Что же касается императорской политики, она была вполне определенной в области начальной школы (обязательность и всеобщность, вводимая постепенно) и в области высшего образования (приоритет — инженерно-техническому и реальному, университетов достаточно). Но колебалась в отношении среднего образования (П. С. Ванновскому чуть было не удалось ввести единую школу; у Императора хватило проницательности отправить его в отставку, но испрошенные Высочайшие повеления сильно испортили рамку классической школы).

Если бы реформа была проведена, она не успела бы дать плодов к 1910 году. В образовании процессы разворачиваются медленно, лет 5–6 уходит только на структурную перестройку школы — класс за классом — по новым учебным планам. То, что происходило в 1910-х годах, является результатом толстовских реформ семидесятых годов XIX века.

И еще — относительно родителей. Нужно четко представлять себе, в какие вопросы родители не могли вмешиваться ни при каких обстоятельствах. Это все, что относится к собственно учебным программам. В этом смысле никакого участия родителей в управлении школой быть не могло.

 

Любовь Ульянова

Каково Ваше отношение к «толстовской гимназии»?

 

Алексей Любжин

Я считаю толстовскую гимназию — наряду с уваровской — высшим достижением русской педагогической практики. Предметная рамка ее постепенно портилась. Как деляновской реформой начала 90-х годов XIX века, так и — в особенности — неумелым вмешательством Ванновского в 1901 году. Но сама по себе деятельность медленно одухотворялась. Прежде всего за счет того, что плохо знавшие русский язык преподаватели-славяне, призванные на первом этапе толстовской реформы, вросли в русскую жизнь или постепенно заменялись русскими.

Кстати – и это весьма характерно для русского консерватизма – о Толстом есть американская монография (Sinel A. The Classroom and Chancellery: State Educational Reform in Russia under Count Dmitry Tolstoy. — Cambridge, MA, 1973), но нет русской. И характеристика министра в этой монографии — много более честная и адекватная, чем у отечественной публики. Процитирую со страницы 8: «За исключением официальных и полуофициальных историй русского образования, таких, как С. В. Рождественский… и В. В. Григорьев, „Исторический очерк русской школы“ (Москва, 1900), Толстой никогда не пользовался в России благосклонностью печати. Дореволюционные и советские историки обычно отзывались о нем с самой энергичной бранью. Он был для них „министром народного помрачения“, символом всех зол самодержавия. В то время как многие из западных авторов… приняли это суждение без критики, некоторые не впали в такую односторонность… Содержательнее и ближе к моей интерпретации характеристика Патрика Алстона: Толстой — „бюрократический просветитель“».

 

Любовь Ульянова

В своем интервью Ленте.ру Вы отметили в качестве одной из важных составляющих дореволюционного образования — разнообразие форм среднего образования. Не могли бы Вы пояснить, чем это лучше, чем одна, стандартная форма школы? Являетесь ли Вы сторонником раннего профилирования учащихся — с 8, скажем, класса? Или одно дело — разные формы школ, другое дело — раннее профилирование?

 

Алексей Любжин

Я написал об этом целую книгу — «Сумерки всеобуча» — и хотел бы отослать читателя к ней, а сейчас буду краток. Вопреки расхожему мнению, точнее, впечатлению, единая школа — не естественный результат развития школьной системы, а идеологический конструкт левого толка, явление совершенно искусственное, в то время как естественным путем вырастает именно многообразие.

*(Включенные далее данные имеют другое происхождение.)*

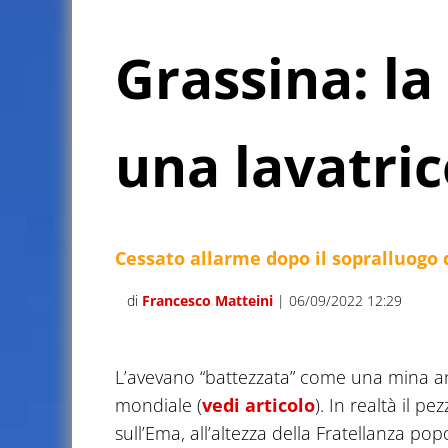
Grassina: l
una lavatric
Cessato allarme dopo il sopralluogo de
di
Francesco Matteini
| 06/09/2022 12:29
L’avevano “battezzata” come una mina an
mondiale (
vedi articolo
). In realtà il p
sull’Ema, all’altezza della Fratellanza po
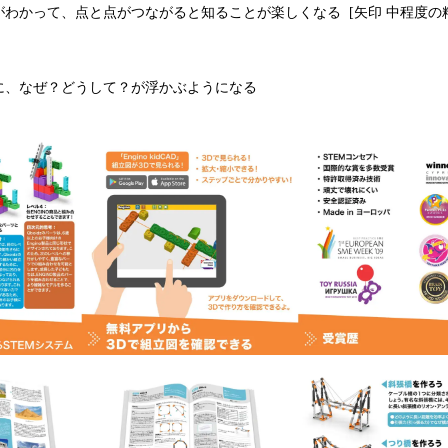
がわかって、点と点がつながると知ることが楽しくなる [矢印 中程度の
に、なぜ？どうして？が浮かぶようになる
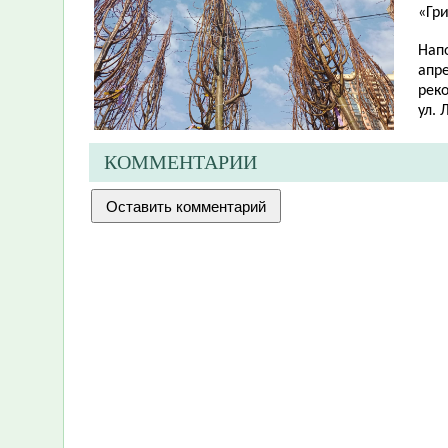
«Гр
Напо
апр
реко
ул. 
КОММЕНТАРИИ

Дети не одинаковы ни по способностям, ни по интересам, и единый тип, игнорирующий это различие, заставляет «равняться по тихоходам» и дает очень невысокий результат — прежде всего это однообразие бьет по талантливым и способным учиться, т. е. по тем, кто своим усилием и тащит общество вперед. Формула, общая для всех типов имперского среднего образования (за исключением удешевленного типа женского), — два языка и математика, — для единой модели оказывается недоступна. Если мы посмотрим с этой точки зрения, то процент людей, имеющих что-то похожее на среднее образование, у нас очень невелик.

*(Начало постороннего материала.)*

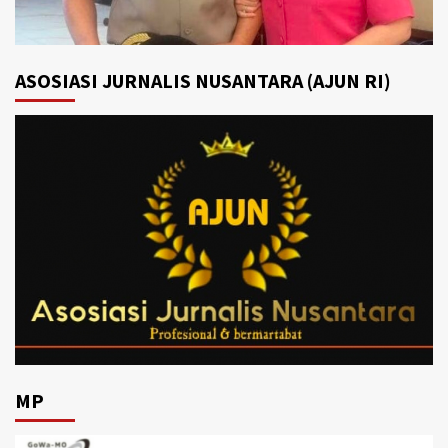
ASOSIASI JURNALIS NUSANTARA (AJUN RI)
MP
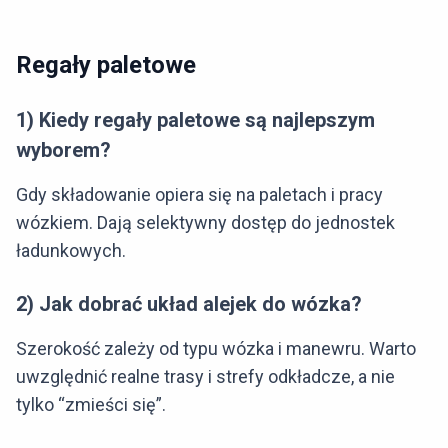
Regały paletowe
1) Kiedy regały paletowe są najlepszym
wyborem?
Gdy składowanie opiera się na paletach i pracy
wózkiem. Dają selektywny dostęp do jednostek
ładunkowych.
2) Jak dobrać układ alejek do wózka?
Szerokość zależy od typu wózka i manewru. Warto
uwzględnić realne trasy i strefy odkładcze, a nie
tylko “zmieści się”.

Вы спросите, может быть, почему я не включаю историю, естественные науки, родной язык и литературу и т. д.? Прежде всего потому, что на первый план я ставлю те предметы, которые чрезвычайно сложно изучить самостоятельно. Художественные произведения можно читать и самому, родной язык мы и так знаем. Кстати, попытка научить грамотно писать на нем в школе опять-таки бьет по лучшим ученикам, которые пишут и без того грамотно и могли бы потратить это время более производительно. История изучается прежде всего самостоятельным чтением, и научно-популярная литература вполне способна заменить изучение в школе естественных наук, если они не являются в данном училище предметом специализации.

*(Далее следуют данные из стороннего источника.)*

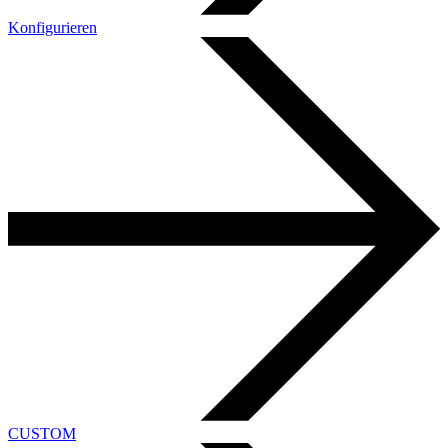
Konfigurieren
CUSTOM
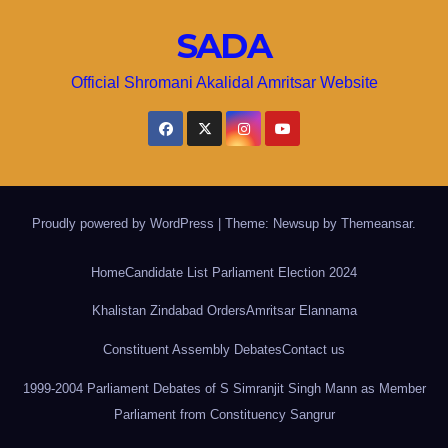
SADA
Official Shromani Akalidal Amritsar Website
Proudly powered by WordPress
|
Theme: Newsup by
Themeansar
.
Home
Candidate List Parliament Election 2024
Khalistan Zindabad Orders
Amritsar Elannama
Constituent Assembly Debates
Contact us
1999-2004 Parliament Debates of S Simranjit Singh Mann as Member
Parliament from Constituency Sangrur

Раннее профилирование, с 8-го класса — это бифуркация, испытанная на периферии европейской школы второй половины XIX века и доказавшая свою малую эффективность. Но это лучше, чем ничего. Школьные типы лучше работают, будучи чистыми.

 

Любовь Ульянова

Известный писатель Дмитрий Быков отстаивает точку зрения (скажем, это прозвучало в его выступлении в Совете Федерации в декабре), что лучшая форма обучения — это интернаты, там, где дети оторваны от родителей и от их «вредного влияния». В качестве примера Быков приводит английские интернаты и пушкинский Лицей. Согласны ли Вы с этой точкой зрения? Или же более уместна позиция, высказанная Дмитрием Сапрыкиным в отношении реформы Боголепова — одним из ее главных достижений стало активное участие родителей в образовательном процессе?

 

Алексей Любжин

Если бы Дмитрий Быков знал образовательную историю России, он должен был бы сказать, что повторяет позицию первой половины царствования Екатерины II, когда ее образовательная политика формировалась Иваном Бецким. В Смольном монастыре это было применено и привело к анекдотическим результатам — Николай Греч впоследствии писал: «Воспитанницы первых выпусков Смольного монастыря, набитые ученостью, вовсе не знали света и забавляли публику своими наивностями, спрашивая, например: где то дерево, на котором растет белый хлеб? По этому случаю сочинены были к портрету Бецкого вирши:

Иван Иваныч Бецкий

Человек немецкий,

Носил мундир шведский,

Воспитатель детский,

В двенадцать лет

Выпустил в свет

Шестьдесят кур,

Набитых дур».

Оставим в стороне английские public schools — они тесно связаны с традиционной английской жизнью, и эта модель нигде не была повторена на континенте, не только в России, а, кроме того, еще большой вопрос, обусловлены ли их преимущества только интернатной системой или еще и учебной программой, где кроме греческого, латыни и математики, ничего особо и не было. Так вот, оставляя, повторюсь, в стороне английские училища, мы должны сказать, что интернатный тип в России начала XIX века преобладал в силу понятных географических причин — Лицей не отличался в этом отношении от большинства средних учебных заведений.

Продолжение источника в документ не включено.